In my previous post I spoke about the most excellent DVD by Hudson Music “Modern Drummer Festival 2006”. So many videos to watch, so little time! I really wanted to digest all of the performances and mention my favorites and why. I’d like to continue on that vein with some other observations of drummers that I didn’t mention previously, plus some new observations of ones I’ve mentioned.
I found Stewart Copeland’s interview very interesting. I did learn some things about him that I didn’t know, although I have to admit that I’m not a die-hard The Police fan. But I am a fan of his drumming. The interviewer mentioned Stewart’s extraordinary hi-hat play, which is something I also noticed when listening to him. Definitely a style I want to incorporate in my playing. What was interesting though was that he said more or less that it was by accident! He didn’t really concentrate on hi-hats per se, it just turned out that the music called for it. Whatever the case, his hi-hat play is truly amazing.

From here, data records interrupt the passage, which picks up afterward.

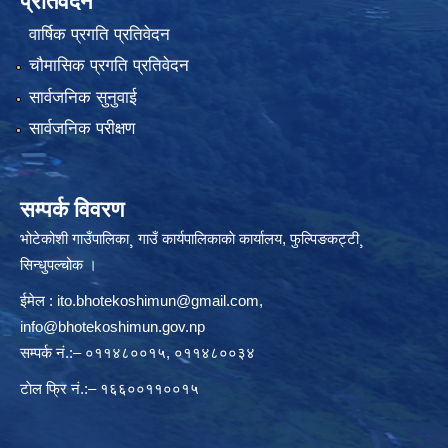
प्रतिवेदन
वार्षिक प्रगति प्रतिवेदन
चौमासिक प्रगति प्रतिवेदन
सार्वजनिक सुनुवाई
सार्वजनिक परीक्षण
सम्पर्क विवरण
भोटेकोशी गाउँपालिका¸ गाउँ कार्यपालिकाकाे कार्यालय, फुल्पिङकट्टी¸
सिन्धुपल्चोक ।
ईमेल :
ito.bhotekoshimun@gmail.com
,
info@bhotekoshimun.gov.np
सम्पर्क नं.:– ०११४८००१५, ०११४८००३४
टाेल फ्रि नं.:– १६६००११००१५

His take on traditional vs. matched grip I found intriguing. I’ve always been of the mind that you typically get more power playing matched grip vs. traditional grip, whereas with traditional grip you may be more inclined to be ‘technical’. Neil Peart spent a couple of years bettering his traditional grip playing, among other adjustments, which resulted in a complete album played that way (Rush, Test for Echo, 1997). His drum tech later mentioned that he went back to playing matched grip because he tended to lose some power playing traditional grip, although after all that training he’s the better for it! For him, traditional grip is more a tool than a “way of life” playing. But Stewart explained that he gets more power playing traditional grip vs. matched, and he gave a small demonstration. It looked convincing! That little display has made me want to practice my traditional grip more, and add it to my toolbox as well. Thomas Lang (among many others, of course) seems to get lots of power from his traditional grip, and he does switch to matched when necessary (which I will study why when I watch his videos!).
Stewart’s dislike for the studio (at least for playing drums, not so for composing, which he showed he loves) prompted him to record his parts on The Police albums in very few takes, or even one, which he says after hearing them back he could have recorded them better. Heck, they were really good already! All the more reason to see him live, where he can make up for it.
As good a drummer as Stewart is, he seems to not like drumming very much! At least as a profession. When he plays for fun, he’s loving it. But if it’s work, then he’s not so enthused. His passion is composing, which goes to show how talented he is. Well Stewart, whenever you play, we’ll be watching!
Glen Kotche proved to be a masterful multi-percussionist with his solo “Monkey Chant”. It’s amazing how he was able to maintain fluid motion and independence and actually paint a story with all the percussion tools at his disposal. That ‘prepared snare’ as he called it was down-right scary-looking! But I would never have thought of using a snare that way unless I saw it with my own eyes. Excellent presentation.
Some other highlights:
I don’t think I’ll ever play lefty, a la Phil Collins, but Mike Mangini pulled it off beautifully. And he showed that you don’t have to be perfect to play a particular style, you can just be good enough. I translate that as, “have fun!”
I’m not into heavy metal or death metal or whatever it’s called these days, but I really liked Brann Dailor’s presentation. I’m accustomed to seeing huge-o drum sets for this style of music, but Brann showed you don’t need that many drums to play in this style. Again, very fluid and precise.
I found Dave DiCenso’s solo to be a bit drawn out, but regardless he showed awesome technique and speed. I want to be able to fly around my kit someday, and if I can do it half as good as Dave showed, I’ll be very happy.
The best for last! My favorite performance was from one of my all-time favorite drummers, Steve Smith. It seems like he’s a totally different drummer from his days with Journey. From watching him play, to his interview with Thomas Lang (which I couldn’t take my eyes off of, it was that interesting), I’ve seen Steve transform himself from a powerful rock drummer to one of the great jazz drummers of our time. He’s not only incredibly fast, but spot on and you can hear ever strike of the sticks. (And yes, he dropped his stick right at the beginning – he’s human too!) My favorite drummer is Neil Peart, but Steve’s gotta be my 1b.
And he won’t stop there. In his interview he showed how he started to dabble with Indian rhythms (from India), and already his vocabulary in Indian beats and time signatures was stunning. Like learning a different language. Sort of like the Indian version of the 40 Rudiments. That’s too hard for me. I’ll just watch and enjoy! His desire to not rest on his laurels and continue to grow as a drummer is most admirable.
That was in 2006. It’s now 2008, and in fact as I write this Modern Drummer just finished with their 2008 Festival, of which again Hudson Music had a huge part. The drummers mentioned in this post and the past have gone on with other projects since then of course, and there were new participants this time around, as is the case yearly. Time to check out what happened! Time to be mesmerized. Time to go to school (again).